The Black Swamp Wildlife Area is 51 acres consisting of 24 acres of woodland, 14 acres of wetlands, and 6 acres of old meadow. A boat launch allows easy access to Flat Rock Creek, while trails wonder around the top banks of three ponds along Flat Rock Creek and past the old Sugar Beet dam. The Paulding County Fairgrounds border the Nature Center on the northeast side, with two access trails allowing easy entrance. The old meadow and wetland areas provide an excellent habitat for many species of birds and plant life. The Black Swamp Nature Center provides a wonderful area to observe bird life, especially during the spring and fall migrations. The diversity of “mini-habitats” gives the visitor an opportunity to observe woodland, marshland, and meadow species within a very small area. Numerous species of birds have been seen and documented on this site, 175 to be exact! During the summer months, the Nature Center provides nesting cover for many songbirds as well. The Black Swamp Nature Center rewards the watchful eye and attentive ear with many delights.
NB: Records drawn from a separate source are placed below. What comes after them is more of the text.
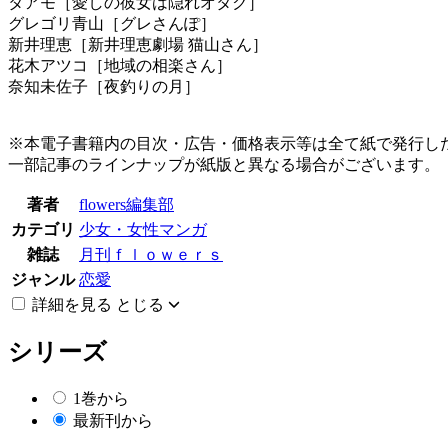
タアモ［愛しの彼女は隠れオタク］
グレゴリ青山［グレさんぽ］
新井理恵［新井理恵劇場 猫山さん］
花木アツコ［地域の相楽さん］
奈知未佐子［夜釣りの月］
※本電子書籍内の目次・広告・価格表示等は全て紙で発行
一部記事のラインナップが紙版と異なる場合がございます。
著者
flowers編集部
カテゴリ
少女・女性マンガ
雑誌
月刊ｆｌｏｗｅｒｓ
ジャンル
恋愛
詳細を見る
とじる
シリーズ
1巻から
最新刊から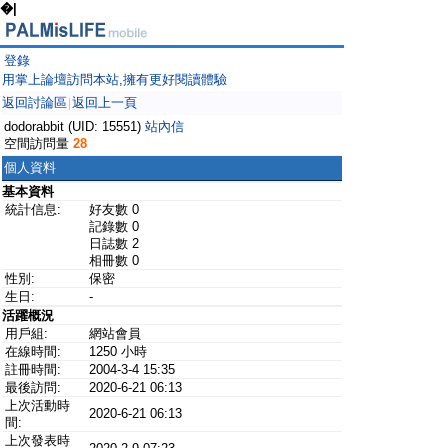
�|
登錄
用掌上論壇訪問本站,擁有更好閱讀體驗
返回討論區
返回上一頁
|
dodorabbit (UID: 15551)
站內信
空間訪問量
28
個人資料
基本資料
統計信息:
好友數 0
記錄數 0
日誌數 2
相冊數 0
性別:
保密
生日:
-
活躍概況
用戶組:
網站會員
在線時間:
1250 小時
註冊時間:
2004-3-4 15:35
最後訪問:
2020-6-21 06:13
上次活動時
2020-6-21 06:13
間:
上次發表時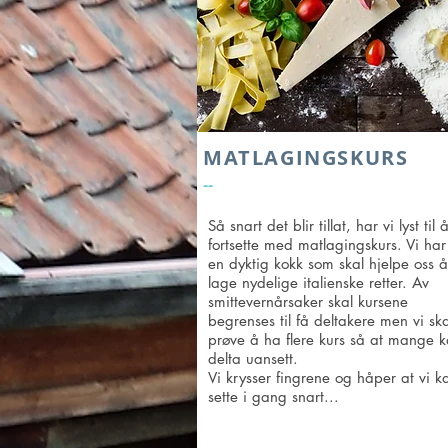
MATLAGINGSKURS
--
Så snart det blir tillat, har vi lyst til 
fortsette med matlagingskurs. Vi har 
en dyktig kokk som skal hjelpe oss å
lage nydelige italienske retter. Av
smittevernårsaker skal kursene
begrenses til få deltakere men vi ska
prøve å ha flere kurs så at mange 
delta uansett.
Vi krysser fingrene og håper at vi k
sette i gang snart...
History of the Black Swamp Wildlife Area and Nature Center
The Black Swamp Center was not always a Nature Center. It used to be a part of an old Sugar Beet Factory. Built in 1910, the German-American Beet Factory came to be. Four ponds were constructed for the factory just south of the buildings along the Flat Rock Creek. The pond water was not used for drinking, but to be pumped to the factory to move the beets to production. Eventually the cost of production of the sugar beets rose enough that it forced the factory to close down.
The wildlife area was established in 1958. The state purchased the land and from 1958 – 1990, the Ohio Department of Natural Resources (ODNR) spent monies to turn the area into wetlands, wooded areas, and ponds into a fish stocked, wildlife refuge park with a driveway and parking lot. The ponds were eventually abandoned by ODNR as deep-water fishing ponds because the ponds were not originally constructed for deep permanent water basins.
Eventually the Ohio governor sold the property over to the Paulding County Commissioners, who then leased the property to the Paulding Area Foundation. During this time, several groups joined together to form the Paulding County Wildlife Association. The Paulding County Wildlife Association formed a board and their focus was habitat retention and restoration.
In 2000, planning of an Education Building was being heavily talked about among the board. A lot of planning, organization, and contacts were made through the state to secure funding for this building. Months of construction, communication, meetings, organizing, and paperwork, the building was completed in the early fall of 2002. The availability of a structure for education use has been what finishes of a picturesque view of nature. Today, the Nature Center Building is still owned by the Paulding County Commissioners and managed by Paulding SWCD. The building is available for workshops, training, meetings, youth groups, and personal rentals. It is encouraged of teachers, scout leaders, 4-H leaders, schools, youth groups and all other organizations to utilize the area as an indoor/outdoor classroom or meeting room. The wildlife area is open to the public from dawn to dusk or walking, fishing, and other forms of outdoor recreation.